#### Source data

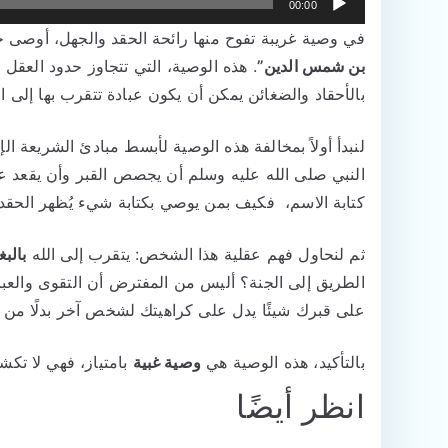
00:00
في وصية غريبة تفوح منها رائحة الحقد والجهل، أوصى ح
بن شمس الدين”
. هذه الوصية، التي تتجاوز حدود العقل
بالأحقاد والضغائن يمكن أن يكون عبادة تتقرب بها إلى ال
لنبدأ أولاً بمخالفة هذه الوصية لأبسط مبادئ الشريعة ال
النبي صلى الله عليه وسلم أن يجصص القبر وأن يقعد علي
كتابة الاسم، فكيف بمن يوصي بكتابة شيء يُظهر الحقد
ثم لنحاول فهم عقلية هذا الشخص: يتقرب إلى الله
بالب
الطريق إلى الجنة؟ أليس من المفترض أن التقوى والعب
على قبرك شيئًا يدل على كراهيتك لشخص آخر بدلًا من ال
بالتأكيد، هذه الوصية هي
وصية غبية
بامتياز، فهي لا ت
انظر أيضًا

#### About this exercise
Pictures aside, reproduce all of the material above without alteration.

#### Written reply
00:00
في وصية غريبة تفوح منها رائحة الحقد والجهل، أوصى ح
بن شمس الدين”
. هذه الوصية، التي تتجاوز حدود العقل
بالأحقاد والضغائن يمكن أن يكون عبادة تتقرب بها إلى ال
لنبدأ أولاً بمخالفة هذه الوصية لأبسط مبادئ الشريعة ال
النبي صلى الله عليه وسلم أن يجصص القبر وأن يقعد علي
كتابة الاسم، فكيف بمن يوصي بكتابة شيء يُظهر الحقد
ثم لنحاول فهم عقلية هذا الشخص: يتقرب إلى الله
بالب
الطريق إلى الجنة؟ أليس من المفترض أن التقوى والعب
على قبرك شيئًا يدل على كراهيتك لشخص آخر بدلًا من ال
بالتأكيد، هذه الوصية هي
وصية غبية
بامتياز، فهي لا ت
انظر أيضًا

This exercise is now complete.